Inspiration can be found in surprising places—including the math notebook of an 18th-century farm boy. As the BBC reports, a collection of 350-year-old doodles posted on Twitter recently went viral, and now they've caught the attention of author JK Rowling.
The Museum of English Rural Life shared pages pulled from its archives in a Twitter thread on Saturday, October 6. The book, dating from 1784, belonged to a 13-year-old boy named Richard Beale from Biddenden in the English county of Kent. It was primarily a math notebook, but the owner also apparently used it to explore his artistic side.
Beale scribbled some elaborate drawings around his equations. In one doodle, a pair of triangles spans the width of a city street. In another, an angle overlaps with a mountain with a burning fortress at its peak.

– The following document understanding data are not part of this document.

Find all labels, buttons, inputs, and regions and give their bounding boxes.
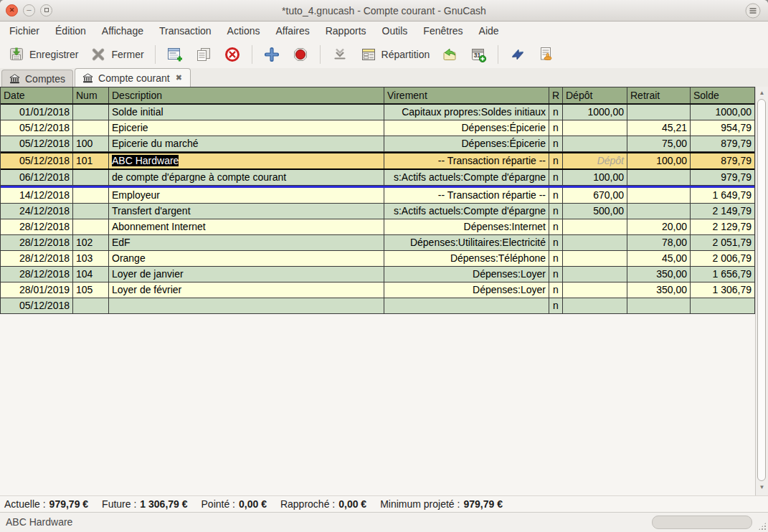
blank-transaction-button[interactable] — [326, 43, 354, 66]
cell-num[interactable] — [73, 298, 109, 313]
menu-actions[interactable]: Actions — [219, 22, 268, 40]
cell-deposit[interactable] — [563, 267, 627, 282]
cell-balance[interactable]: 2 051,79 — [691, 235, 754, 250]
cell-balance[interactable]: 1 306,79 — [691, 282, 754, 298]
cell-num[interactable]: 102 — [73, 235, 109, 250]
cell-num[interactable] — [73, 204, 109, 219]
window-minimize-button[interactable]: ─ — [23, 4, 35, 16]
cell-transfer[interactable]: Dépenses:Épicerie — [384, 136, 549, 151]
cell-r[interactable]: n — [549, 219, 563, 234]
scroll-down-arrow-icon[interactable]: ▼ — [756, 482, 768, 493]
cell-transfer[interactable]: Dépenses:Épicerie — [384, 120, 549, 136]
menu-affaires[interactable]: Affaires — [268, 22, 318, 40]
cell-balance[interactable]: 2 006,79 — [691, 251, 754, 266]
cell-r[interactable]: n — [549, 136, 563, 151]
cell-transfer[interactable]: Dépenses:Utilitaires:Electricité — [384, 235, 549, 250]
cell-deposit[interactable] — [563, 136, 627, 151]
cell-r[interactable]: n — [549, 204, 563, 219]
cell-balance[interactable]: 1 656,79 — [691, 267, 754, 282]
transaction-row[interactable]: 28/12/2018102EdFDépenses:Utilitaires:Ele… — [1, 235, 754, 251]
cell-balance[interactable]: 979,79 — [691, 170, 754, 185]
transaction-row[interactable]: 06/12/2018de compte d'épargne à compte c… — [1, 170, 754, 186]
cell-num[interactable] — [73, 120, 109, 136]
cell-r[interactable]: n — [549, 251, 563, 266]
cell-date[interactable]: 01/01/2018 — [1, 105, 73, 120]
cell-transfer[interactable]: s:Actifs actuels:Compte d'épargne — [384, 170, 549, 185]
cell-r[interactable]: n — [549, 105, 563, 120]
column-header-num[interactable]: Num — [73, 87, 109, 103]
cell-deposit[interactable]: 100,00 — [563, 170, 627, 185]
transaction-row[interactable]: 28/12/2018103OrangeDépenses:Téléphonen45… — [1, 251, 754, 267]
cell-description[interactable]: Solde initial — [109, 105, 384, 120]
cell-balance[interactable]: 1000,00 — [691, 105, 754, 120]
cell-withdrawal[interactable]: 350,00 — [627, 282, 691, 298]
cell-deposit[interactable] — [563, 235, 627, 250]
column-header-date[interactable]: Date — [1, 87, 73, 103]
cell-r[interactable]: n — [549, 298, 563, 313]
cell-date[interactable]: 24/12/2018 — [1, 204, 73, 219]
menu-fenêtres[interactable]: Fenêtres — [415, 22, 470, 40]
cell-description[interactable]: ABC Hardware — [109, 153, 384, 168]
cell-deposit[interactable]: 1000,00 — [563, 105, 627, 120]
vertical-scrollbar[interactable]: ▲ ▼ — [755, 87, 768, 495]
cell-r[interactable]: n — [549, 153, 563, 168]
cell-num[interactable] — [73, 105, 109, 120]
cell-num[interactable]: 101 — [73, 153, 109, 168]
cell-description[interactable]: Employeur — [109, 188, 384, 203]
cell-date[interactable]: 05/12/2018 — [1, 120, 73, 136]
cell-num[interactable] — [73, 219, 109, 234]
resize-grip[interactable] — [758, 522, 767, 531]
cell-date[interactable]: 05/12/2018 — [1, 298, 73, 313]
cell-description[interactable]: Loyer de février — [109, 282, 384, 298]
tab-compte-courant[interactable]: Compte courant ✖ — [75, 68, 191, 87]
close-tab-button[interactable]: Fermer — [85, 43, 148, 66]
transaction-row[interactable]: 05/12/2018n — [1, 298, 754, 314]
cell-balance[interactable]: 2 149,79 — [691, 204, 754, 219]
cell-withdrawal[interactable] — [627, 298, 691, 313]
cell-date[interactable]: 05/12/2018 — [1, 136, 73, 151]
cell-withdrawal[interactable]: 20,00 — [627, 219, 691, 234]
transaction-row[interactable]: 24/12/2018Transfert d'argents:Actifs act… — [1, 204, 754, 219]
enter-transaction-button[interactable] — [258, 43, 285, 66]
transaction-row[interactable]: 01/01/2018Solde initialCapitaux propres:… — [1, 105, 754, 120]
cell-date[interactable]: 28/12/2018 — [1, 251, 73, 266]
cell-num[interactable]: 103 — [73, 251, 109, 266]
cell-withdrawal[interactable]: 100,00 — [627, 153, 691, 168]
menu-affichage[interactable]: Affichage — [94, 22, 151, 40]
schedule-button[interactable]: 31 — [465, 43, 492, 66]
new-transaction-button[interactable] — [161, 43, 189, 66]
cell-transfer[interactable]: s:Actifs actuels:Compte d'épargne — [384, 204, 549, 219]
cell-transfer[interactable]: Capitaux propres:Soldes initiaux — [384, 105, 549, 120]
cell-description[interactable]: Loyer de janvier — [109, 267, 384, 282]
cell-num[interactable]: 104 — [73, 267, 109, 282]
cell-description[interactable] — [109, 298, 384, 313]
cell-transfer[interactable]: Dépenses:Internet — [384, 219, 549, 234]
cell-date[interactable]: 28/12/2018 — [1, 219, 73, 234]
cell-withdrawal[interactable] — [627, 170, 691, 185]
transaction-row[interactable]: 28/01/2019105Loyer de févrierDépenses:Lo… — [1, 282, 754, 298]
cell-r[interactable]: n — [549, 282, 563, 298]
cell-date[interactable]: 14/12/2018 — [1, 188, 73, 203]
cell-description[interactable]: de compte d'épargne à compte courant — [109, 170, 384, 185]
cell-r[interactable]: n — [549, 188, 563, 203]
exchange-button[interactable] — [504, 43, 531, 66]
cell-balance[interactable]: 954,79 — [691, 120, 754, 136]
cell-description[interactable]: EdF — [109, 235, 384, 250]
column-header-description[interactable]: Description — [109, 87, 384, 103]
transaction-row[interactable]: 14/12/2018Employeur-- Transaction répart… — [1, 188, 754, 204]
cell-withdrawal[interactable] — [627, 188, 691, 203]
cell-num[interactable] — [73, 188, 109, 203]
cell-date[interactable]: 06/12/2018 — [1, 170, 73, 185]
window-close-button[interactable]: ✕ — [6, 4, 18, 16]
transfer-button[interactable] — [436, 43, 463, 66]
cell-withdrawal[interactable]: 78,00 — [627, 235, 691, 250]
cell-deposit[interactable] — [563, 219, 627, 234]
cell-date[interactable]: 28/12/2018 — [1, 267, 73, 282]
cell-deposit[interactable] — [563, 282, 627, 298]
cell-transfer[interactable]: Dépenses:Téléphone — [384, 251, 549, 266]
cell-transfer[interactable]: -- Transaction répartie -- — [384, 188, 549, 203]
transaction-row[interactable]: 05/12/2018EpicerieDépenses:Épicerien45,2… — [1, 120, 754, 136]
cell-transfer[interactable]: -- Transaction répartie -- — [384, 153, 549, 168]
cell-withdrawal[interactable]: 45,21 — [627, 120, 691, 136]
cell-withdrawal[interactable]: 350,00 — [627, 267, 691, 282]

One figure, a black-and-white dog, appears throughout the book, leading the museum to believe it may have been the teen's family pet. Beale also sketched a picture of a chicken wearing trousers.
J.K. Rowling retweeted the thread on Sunday, to which the museum responded with a request for her to make the pants-clad chicken the protagonist of her next book series.
She responded: "Way ahead of you. He's best friends with a duck in a balaclava."
The notebook is part of a collection of farm diaries that was donated to the Museum of Rural English Life a few years ago. Researchers looking to appreciate Beale's detailed doodles in person can access them through the museum's reading room.